I picked her up, comforted her, and directed her toward the bean table (a sand table filled with beans, which she loves), telling her she can have fun all by herself and that she could play with the beans without having to share. She snuffled, calmed down, and began playing, her face still sad. Much as I wanted to hover over her making sure the day would spare her any more heartbreak, I kissed her soft round cheek, wished her a good day and quickly left, my eyes stinging and my mama-bear side roaring.
The truest cliche about parenting for me is that you now have your heart walking around outside your body. And mine feels broken, as hurt as if it happened to me. She'll be fine, I am sure, by pickup time. And yet I am sitting here sobbing.
Of course this reopens old wounds for me, of always being the new kid, the weird kid, the one the cool girls treated like dirt and the mean girls zeroed in on as a target.
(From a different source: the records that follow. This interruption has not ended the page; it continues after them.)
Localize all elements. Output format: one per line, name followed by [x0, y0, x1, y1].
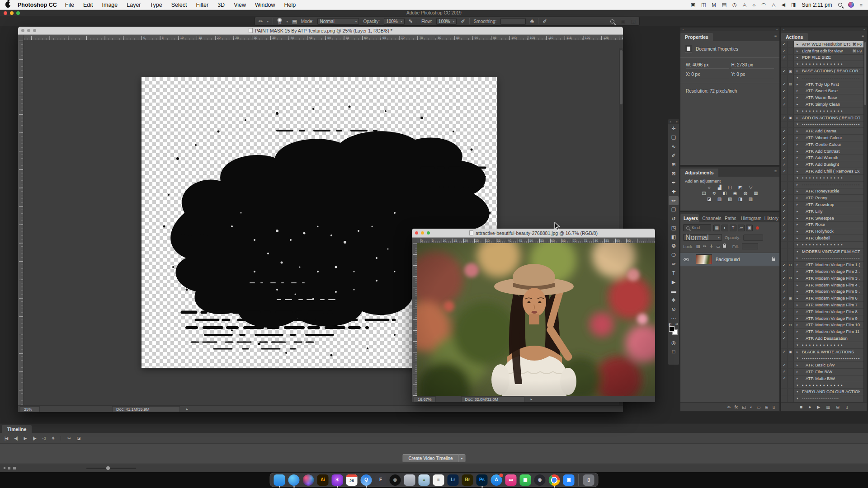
action-check[interactable]: ✓ [781, 188, 788, 195]
menu-item[interactable]: Help [284, 2, 296, 8]
expand-icon[interactable]: ▸ [797, 183, 800, 187]
action-row[interactable]: ▾ -------------------- [781, 395, 863, 402]
action-check[interactable]: ✓ [781, 135, 788, 141]
action-row[interactable]: ✓ ▸ ATP. Snowdrop [781, 202, 863, 208]
action-row[interactable]: ✓ ▸ ATP. Vibrant Colour [781, 135, 863, 141]
action-check[interactable]: ✓ [781, 315, 788, 322]
action-dialog-toggle[interactable]: ⊟ [788, 81, 794, 88]
action-dialog-toggle[interactable] [788, 228, 794, 235]
expand-icon[interactable]: ▸ [797, 103, 800, 106]
action-row[interactable]: ✓ ▸ ATP. Gentle Colour [781, 141, 863, 148]
action-dialog-toggle[interactable] [788, 55, 794, 61]
quicktime-icon[interactable]: Q [361, 474, 372, 486]
action-dialog-toggle[interactable] [788, 122, 794, 128]
imovie-icon[interactable]: ✶ [332, 474, 343, 486]
minimize-icon[interactable] [421, 231, 424, 235]
expand-icon[interactable]: ▸ [797, 363, 800, 367]
create-video-timeline-button[interactable]: Create Video Timeline [402, 454, 458, 462]
stop-recording-button[interactable]: ■ [800, 404, 803, 409]
actions-scrollbar[interactable] [863, 41, 867, 402]
action-row[interactable]: ✓ ▸ Light first edit for view ⌘ F9 [781, 48, 863, 55]
vibrance-icon[interactable]: ▽ [748, 185, 754, 190]
gradient-map-icon[interactable]: ▥ [748, 197, 754, 202]
expand-icon[interactable]: ▸ [797, 150, 800, 153]
filter-toggle-icon[interactable] [756, 226, 759, 230]
action-dialog-toggle[interactable] [788, 382, 794, 389]
action-row[interactable]: ✓ ▸ ATP. Matte B/W [781, 375, 863, 382]
action-row[interactable]: ✓ ▸ ATP. Warm Base [781, 94, 863, 101]
screen-capture-icon[interactable]: ▣ [691, 2, 695, 8]
zoom-window-icon[interactable] [16, 11, 20, 15]
split-clip-button[interactable]: ✂ [61, 436, 71, 441]
action-check[interactable] [781, 255, 788, 262]
action-check[interactable]: ✓ [781, 375, 788, 382]
expand-icon[interactable]: ▾ [797, 357, 800, 360]
expand-icon[interactable]: ▸ [797, 270, 800, 273]
action-dialog-toggle[interactable] [788, 362, 794, 368]
action-dialog-toggle[interactable] [788, 288, 794, 295]
menu-item[interactable]: Layer [127, 2, 141, 8]
expand-icon[interactable]: ▸ [797, 277, 800, 280]
siri-icon-dock[interactable] [303, 474, 314, 486]
expand-icon[interactable]: ▸ [797, 303, 800, 307]
gradient-tool[interactable]: ◧ [669, 232, 679, 241]
eyedropper-tool[interactable]: ✒ [669, 178, 679, 187]
action-dialog-toggle[interactable] [788, 342, 794, 348]
path-selection-tool[interactable]: ▶ [669, 277, 679, 286]
expand-icon[interactable]: ▸ [797, 163, 800, 166]
brush-panel-toggle-icon[interactable]: ▤ [292, 19, 297, 24]
expand-icon[interactable]: ▸ [797, 89, 800, 93]
action-check[interactable]: ✓ [781, 68, 788, 74]
mode-select[interactable]: Normal▾ [317, 18, 359, 25]
panel-menu-icon[interactable]: ≡ [774, 169, 777, 174]
action-dialog-toggle[interactable] [788, 242, 794, 248]
action-row[interactable]: ▾ FAIRYLAND COLOUR ACTIONS [781, 389, 863, 395]
layer-row-background[interactable]: Background [680, 253, 779, 266]
illustrator-icon[interactable]: Ai [317, 474, 329, 486]
action-row[interactable]: ✓ ▸ ATP. Modern Vintage Film 7 [781, 302, 863, 309]
action-dialog-toggle[interactable] [788, 182, 794, 188]
expand-icon[interactable]: ▸ [797, 230, 800, 233]
bridge-icon[interactable]: Br [462, 474, 473, 486]
action-row[interactable]: ✓ ▸ ATP. Bluebell [781, 235, 863, 242]
action-check[interactable]: ✓ [781, 295, 788, 301]
color-swatches[interactable]: ◧ ⇄ [668, 324, 678, 337]
dodge-tool[interactable]: ❍ [669, 250, 679, 259]
action-dialog-toggle[interactable] [788, 375, 794, 382]
expand-icon[interactable]: ▸ [797, 216, 800, 220]
edit-toolbar-button[interactable]: ⋯ [669, 314, 679, 323]
expand-icon[interactable]: ▸ [797, 290, 800, 293]
expand-icon[interactable]: ▸ [797, 69, 800, 73]
delete-layer-icon[interactable]: ▯ [773, 404, 775, 409]
go-first-frame-button[interactable]: |◀ [5, 436, 8, 441]
photo-title-bar[interactable]: attractive-beautiful-beauty-2768881.jpg … [412, 229, 655, 238]
expand-icon[interactable]: ▸ [797, 256, 800, 260]
action-row[interactable]: ✓ ▸ ATP. Sweet Base [781, 88, 863, 95]
close-icon[interactable] [21, 29, 24, 32]
action-row[interactable]: ✓ ⊟ ▸ ATP. Modern Vintage Film 1 (... [781, 262, 863, 268]
action-row[interactable]: ✓ ▸ ATP. Simply Clean [781, 101, 863, 108]
status-chevron-icon[interactable]: ▸ [186, 407, 188, 411]
levels-icon[interactable]: ▟ [717, 185, 723, 190]
action-row[interactable]: ✓ ▸ ATP. WEB Resolution ETSY ⌘ F6 [781, 41, 863, 48]
fontbook-icon[interactable]: F [375, 474, 387, 486]
collapse-icon[interactable]: » [776, 28, 778, 31]
hue-saturation-icon[interactable]: ▤ [701, 191, 707, 196]
expand-icon[interactable]: ▸ [797, 156, 800, 160]
lightroom-icon[interactable]: Lr [448, 474, 459, 486]
action-row[interactable]: ✓ ▸ ATP. Modern Vintage Film 9 [781, 315, 863, 322]
action-row[interactable]: ✓ ▸ ATP. Add Desaturation [781, 335, 863, 342]
expand-icon[interactable]: ▸ [797, 330, 800, 333]
close-icon[interactable]: × [670, 120, 671, 123]
type-tool[interactable]: T [669, 268, 679, 277]
brightness-contrast-icon[interactable]: ☼ [706, 185, 712, 190]
action-check[interactable] [781, 342, 788, 348]
action-dialog-toggle[interactable] [788, 309, 794, 315]
action-dialog-toggle[interactable] [788, 94, 794, 101]
action-row[interactable]: ▸ ----------------------------------- [781, 182, 863, 188]
eject-icon[interactable]: △ [772, 2, 775, 8]
volume-icon[interactable]: ◀ [782, 2, 785, 8]
action-row[interactable]: ▾ ----------------------------------- [781, 75, 863, 81]
action-dialog-toggle[interactable]: ⊟ [788, 262, 794, 268]
action-dialog-toggle[interactable] [788, 369, 794, 375]
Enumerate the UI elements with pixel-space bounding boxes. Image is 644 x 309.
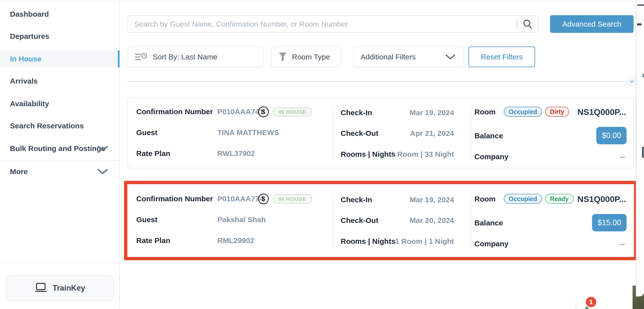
guest-label: Guest — [136, 215, 158, 224]
check-out-label: Check-Out — [341, 129, 378, 138]
reservation-card[interactable]: Confirmation Number P010AAA741 $ IN HOUS… — [127, 97, 634, 168]
sidebar-divider — [0, 263, 119, 263]
check-in-value: Mar 19, 2024 — [410, 109, 454, 117]
trainkey-label: TrainKey — [53, 284, 85, 292]
sidebar-item-bulk-routing[interactable]: Bulk Routing and Postings — [0, 140, 120, 157]
room-type-label: Room Type — [292, 53, 330, 61]
card-divider — [471, 106, 471, 160]
sidebar-item-in-house[interactable]: In House — [0, 51, 120, 67]
sidebar-item-search-reservations[interactable]: Search Reservations — [0, 117, 120, 135]
sidebar-item-departures[interactable]: Departures — [0, 28, 120, 45]
rate-plan-label: Rate Plan — [136, 149, 170, 158]
card-divider — [471, 193, 471, 248]
sidebar-item-label: More — [10, 167, 28, 176]
room-label: Room — [474, 108, 496, 116]
notification-badge[interactable]: 1 — [585, 296, 597, 308]
guest-value: Pakshal Shah — [217, 215, 266, 224]
check-in-label: Check-In — [341, 109, 372, 117]
app-window: Dashboard Departures In House Arrivals A… — [0, 0, 644, 309]
sidebar-item-arrivals[interactable]: Arrivals — [0, 72, 120, 90]
search-icon[interactable] — [522, 19, 533, 29]
chevron-down-icon — [98, 146, 108, 151]
sidebar: Dashboard Departures In House Arrivals A… — [0, 2, 120, 309]
housekeeping-status-pill: Ready — [545, 194, 574, 204]
sidebar-item-label: Search Reservations — [10, 122, 84, 130]
company-label: Company — [474, 240, 508, 248]
reset-filters-label: Reset Filters — [481, 53, 523, 61]
advanced-search-button[interactable]: Advanced Search — [550, 15, 634, 33]
sidebar-item-label: In House — [10, 55, 42, 63]
company-value: -- — [620, 152, 625, 162]
reservation-card[interactable]: Confirmation Number P010AAA774 $ IN HOUS… — [127, 184, 634, 257]
room-type-filter-button[interactable]: Room Type — [271, 47, 341, 67]
rate-plan-value: RWL37902 — [217, 149, 255, 158]
company-label: Company — [474, 153, 508, 161]
check-in-label: Check-In — [341, 196, 372, 204]
room-number: NS1Q000P... — [577, 194, 626, 204]
occupancy-status-pill: Occupied — [504, 194, 542, 204]
rooms-nights-value: 1 Room | 1 Night — [395, 237, 454, 245]
dollar-icon[interactable]: $ — [258, 194, 269, 204]
confirmation-value: P010AAA774 — [217, 195, 263, 203]
status-badge: IN HOUSE — [273, 194, 312, 203]
additional-filters-dropdown[interactable]: Additional Filters — [353, 47, 464, 67]
sidebar-item-label: Bulk Routing and Postings — [10, 144, 105, 153]
sidebar-item-label: Departures — [10, 32, 49, 41]
check-out-value: Mar 20, 2024 — [410, 216, 454, 225]
sort-icon — [135, 52, 148, 62]
sidebar-item-dashboard[interactable]: Dashboard — [0, 6, 120, 23]
sidebar-item-label: Dashboard — [10, 10, 49, 19]
edge-fragment — [642, 147, 644, 158]
funnel-icon — [278, 52, 287, 62]
card-divider — [333, 106, 334, 160]
active-indicator — [118, 51, 120, 67]
edge-fragment — [637, 23, 642, 25]
search-input[interactable] — [134, 20, 514, 29]
balance-button[interactable]: $0.00 — [596, 127, 626, 144]
balance-label: Balance — [474, 132, 503, 140]
occupancy-status-pill: Occupied — [504, 107, 542, 117]
guest-label: Guest — [136, 128, 158, 137]
chevron-down-icon — [630, 80, 634, 83]
chevron-down-icon — [98, 169, 108, 174]
sort-by-button[interactable]: Sort By: Last Name — [127, 47, 264, 67]
balance-label: Balance — [474, 219, 503, 227]
sidebar-divider — [0, 160, 119, 161]
check-in-value: Mar 19, 2024 — [410, 196, 454, 204]
rate-plan-label: Rate Plan — [136, 236, 170, 245]
confirmation-label: Confirmation Number — [136, 108, 213, 116]
sidebar-item-label: Availability — [10, 100, 49, 108]
trainkey-button[interactable]: TrainKey — [6, 275, 114, 301]
confirmation-value: P010AAA741 — [217, 108, 263, 116]
sidebar-item-label: Arrivals — [10, 77, 38, 85]
sidebar-item-availability[interactable]: Availability — [0, 95, 120, 112]
search-divider — [516, 20, 517, 29]
check-out-value: Apr 21, 2024 — [410, 129, 454, 138]
status-badge: IN HOUSE — [273, 107, 312, 116]
rate-plan-value: RML29902 — [217, 236, 254, 245]
card-divider — [333, 193, 334, 248]
edge-fragment — [642, 74, 644, 77]
laptop-icon — [35, 283, 47, 293]
sidebar-item-more[interactable]: More — [0, 163, 120, 180]
room-number: NS1Q000P... — [577, 107, 626, 117]
housekeeping-status-pill: Dirty — [545, 107, 569, 117]
rooms-nights-value: 1 Room | 33 Night — [391, 150, 454, 158]
section-divider — [127, 81, 628, 82]
check-out-label: Check-Out — [341, 216, 378, 225]
search-bar — [127, 15, 538, 33]
reset-filters-button[interactable]: Reset Filters — [468, 47, 535, 67]
room-label: Room — [474, 195, 496, 203]
dollar-icon[interactable]: $ — [258, 107, 269, 117]
collapse-toggle-button[interactable] — [628, 77, 636, 85]
sort-by-label: Sort By: Last Name — [153, 53, 217, 61]
additional-filters-label: Additional Filters — [360, 53, 416, 61]
confirmation-label: Confirmation Number — [136, 195, 213, 203]
guest-value: TINA MATTHEWS — [217, 128, 279, 137]
balance-button[interactable]: $15.00 — [592, 214, 626, 231]
company-value: -- — [620, 239, 625, 249]
chevron-down-icon — [445, 54, 455, 60]
edge-fragment — [637, 5, 644, 6]
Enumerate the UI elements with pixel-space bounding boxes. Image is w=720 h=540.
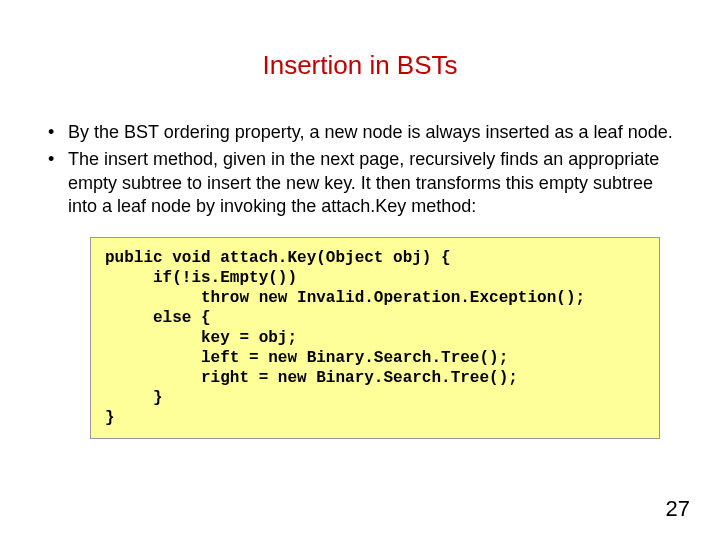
bullet-item: By the BST ordering property, a new node… <box>40 121 680 144</box>
slide: Insertion in BSTs By the BST ordering pr… <box>0 0 720 540</box>
page-number: 27 <box>666 496 690 522</box>
bullet-list: By the BST ordering property, a new node… <box>40 121 680 219</box>
code-block: public void attach.Key(Object obj) { if(… <box>90 237 660 439</box>
bullet-item: The insert method, given in the next pag… <box>40 148 680 218</box>
slide-title: Insertion in BSTs <box>40 50 680 81</box>
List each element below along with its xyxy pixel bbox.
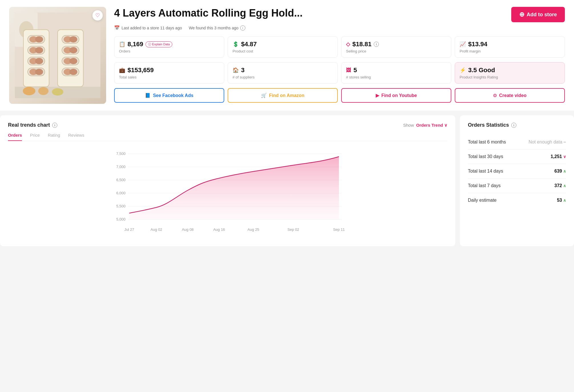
heart-icon: ♡: [95, 12, 100, 19]
profit-value: 📈 $13.94: [460, 41, 560, 48]
total-sales-value: 💼 $153,659: [119, 66, 219, 74]
trend-up-icon-2: ∧: [563, 183, 566, 188]
svg-text:Aug 02: Aug 02: [150, 227, 162, 232]
rating-label: Product Insights Rating: [460, 75, 560, 79]
video-icon: ⊙: [493, 93, 497, 98]
stats-grid-row2: 💼 $153,659 Total sales 🏠 3 # of supplier…: [114, 62, 565, 84]
svg-point-30: [23, 87, 35, 95]
chevron-down-icon: ∨: [444, 123, 447, 128]
svg-point-24: [69, 47, 77, 53]
stat-14days-value: 639 ∧: [554, 169, 566, 174]
orders-statistics-section: Orders Statistics i Total last 6 months …: [460, 115, 574, 246]
chart-info-icon[interactable]: i: [52, 123, 57, 128]
create-video-button[interactable]: ⊙ Create video: [455, 88, 565, 103]
trend-up-icon: ∧: [563, 169, 566, 173]
orders-chart: 7,500 7,000 6,500 6,000 5,500 5,000: [8, 148, 447, 239]
stat-6months-label: Total last 6 months: [468, 140, 506, 145]
bottom-section: Real trends chart i Show Orders Trend ∨ …: [0, 115, 574, 246]
orders-label: Orders: [119, 49, 219, 53]
tab-rating[interactable]: Rating: [48, 133, 60, 141]
svg-text:Aug 16: Aug 16: [213, 227, 225, 232]
facebook-ads-button[interactable]: 📘 See Facebook Ads: [114, 88, 224, 103]
amazon-icon: 🛒: [261, 93, 267, 98]
add-to-store-button[interactable]: ⊕ Add to store: [511, 7, 565, 22]
stores-label: # stores selling: [346, 75, 446, 79]
explain-data-button[interactable]: ⓘ Explain Data: [145, 41, 172, 47]
youtube-button[interactable]: ▶ Find on Youtube: [341, 88, 451, 103]
chart-title: Real trends chart i: [8, 122, 57, 128]
stat-cost: 💲 $4.87 Product cost: [228, 36, 338, 58]
stat-14days-label: Total last 14 days: [468, 169, 503, 174]
sales-icon: 💼: [119, 67, 125, 73]
svg-point-26: [69, 58, 77, 64]
stat-row-daily: Daily estimate 53 ∧: [468, 193, 566, 207]
chart-area: 7,500 7,000 6,500 6,000 5,500 5,000: [8, 148, 447, 239]
trend-select-button[interactable]: Orders Trend ∨: [416, 123, 447, 128]
svg-text:5,500: 5,500: [116, 204, 126, 208]
svg-point-15: [35, 69, 43, 75]
svg-point-31: [38, 87, 48, 95]
meta-info-icon[interactable]: i: [240, 25, 245, 31]
product-title: 4 Layers Automatic Rolling Egg Hold...: [114, 7, 504, 19]
wishlist-button[interactable]: ♡: [92, 10, 103, 21]
amazon-button[interactable]: 🛒 Find on Amazon: [228, 88, 338, 103]
rating-icon: ⚡: [460, 67, 466, 73]
stat-orders: 📋 8,169 ⓘ Explain Data Orders: [114, 36, 224, 58]
calendar-icon: 📅: [114, 25, 120, 31]
stat-7days-label: Total last 7 days: [468, 183, 501, 188]
store-icon: 🖼: [346, 67, 351, 73]
chart-header: Real trends chart i Show Orders Trend ∨: [8, 122, 447, 128]
stat-daily-label: Daily estimate: [468, 198, 496, 203]
profit-icon: 📈: [460, 41, 466, 47]
svg-text:6,500: 6,500: [116, 178, 126, 182]
action-buttons: 📘 See Facebook Ads 🛒 Find on Amazon ▶ Fi…: [114, 88, 565, 103]
profit-label: Profit margin: [460, 49, 560, 53]
svg-text:Aug 08: Aug 08: [182, 227, 193, 232]
price-info-icon[interactable]: i: [374, 42, 379, 47]
chart-tabs: Orders Price Rating Reviews: [8, 133, 447, 141]
svg-text:Jul 27: Jul 27: [124, 227, 134, 232]
stat-profit: 📈 $13.94 Profit margin: [455, 36, 565, 58]
stat-daily-value: 53 ∧: [557, 198, 566, 203]
top-section: ♡ 4 Layers Automatic Rolling Egg Hold...…: [0, 0, 574, 111]
stat-stores-selling: 🖼 5 # stores selling: [341, 62, 451, 84]
suppliers-label: # of suppliers: [233, 75, 333, 79]
stats-info-icon[interactable]: i: [511, 123, 516, 128]
svg-point-9: [35, 36, 43, 43]
svg-point-28: [69, 69, 77, 75]
facebook-icon: 📘: [145, 93, 151, 98]
page-wrapper: ♡ 4 Layers Automatic Rolling Egg Hold...…: [0, 0, 574, 246]
svg-text:Sep 11: Sep 11: [333, 227, 345, 232]
suppliers-value: 🏠 3: [233, 66, 333, 74]
plus-icon: ⊕: [519, 11, 524, 18]
stat-row-14days: Total last 14 days 639 ∧: [468, 164, 566, 179]
trend-up-icon-3: ∧: [563, 198, 566, 203]
product-header: 4 Layers Automatic Rolling Egg Hold... ⊕…: [114, 7, 565, 22]
youtube-icon: ▶: [376, 93, 379, 98]
show-selector: Show Orders Trend ∨: [403, 123, 447, 128]
product-info: 4 Layers Automatic Rolling Egg Hold... ⊕…: [114, 7, 565, 103]
stat-7days-value: 372 ∧: [554, 183, 566, 188]
price-icon: ◇: [346, 41, 350, 47]
svg-point-13: [35, 58, 43, 64]
svg-point-11: [35, 47, 43, 53]
svg-point-32: [52, 88, 63, 96]
stat-total-sales: 💼 $153,659 Total sales: [114, 62, 224, 84]
stat-suppliers: 🏠 3 # of suppliers: [228, 62, 338, 84]
orders-stats-title: Orders Statistics i: [468, 122, 566, 128]
svg-text:5,000: 5,000: [116, 217, 126, 221]
supplier-icon: 🏠: [233, 67, 239, 73]
svg-text:7,500: 7,500: [116, 151, 126, 156]
svg-text:6,000: 6,000: [116, 191, 126, 195]
svg-text:7,000: 7,000: [116, 165, 126, 169]
tab-price[interactable]: Price: [30, 133, 40, 141]
product-meta: 📅 Last added to a store 11 days ago We f…: [114, 25, 565, 31]
info-circle-icon: ⓘ: [148, 42, 151, 47]
cost-icon: 💲: [233, 41, 239, 47]
product-image: [9, 7, 106, 104]
stat-30days-label: Total last 30 days: [468, 154, 503, 159]
orders-icon: 📋: [119, 41, 125, 47]
tab-reviews[interactable]: Reviews: [68, 133, 84, 141]
stat-row-6months: Total last 6 months Not enough data –: [468, 135, 566, 149]
tab-orders[interactable]: Orders: [8, 133, 22, 141]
But I'd rather face down a phalanx of ugly oversized bullies than have my darling girl face this for a minute.
Maggie is a singular person. She's gregarious, friendly, open and funny, and walks out to meet the world with the full expectation that she will be loved right back. It's awful knowing that this world will chew up and spit out my openhearted, loving girl unless she learns to toughen up. I want to keep her as freespirited and uniquely herself as she is forever, to help her hold on to the beat of the drummer only she hears. I want the world to love her as I do.
Every parent worries about our child's physical vulnerability --that what once seemed a pretty safe world suddenly seems full of sharp edges and sinister germs, of monsters masquerading in human form. But what's just as bad for me is her emotional vulnerability, the slashes and stabs and blows that come from kids struggling to find their place in the world. I want to protect her forever, and have tried to only surround her with nice kids with nice parents, people who would be as dismayed to see their child unkindly exclude another as I was to see Maggie excluded. But the world isn't made up of people like that. I'm tasked with teaching her to toughen herself against the mean while maintaining her own kind heart and learning to seek out others who are the same. Not an easy job, or one I feel even remotely equipped to handle.
Huh. This started out with the intent of making it a funny post about harboring violent impulses toward someone who can't yet spell his own name (and I should add that while what this kid did was mean, my experience of him is that he's a pretty nice kid overall). Guess it's not funny yet. I wonder if it ever will be.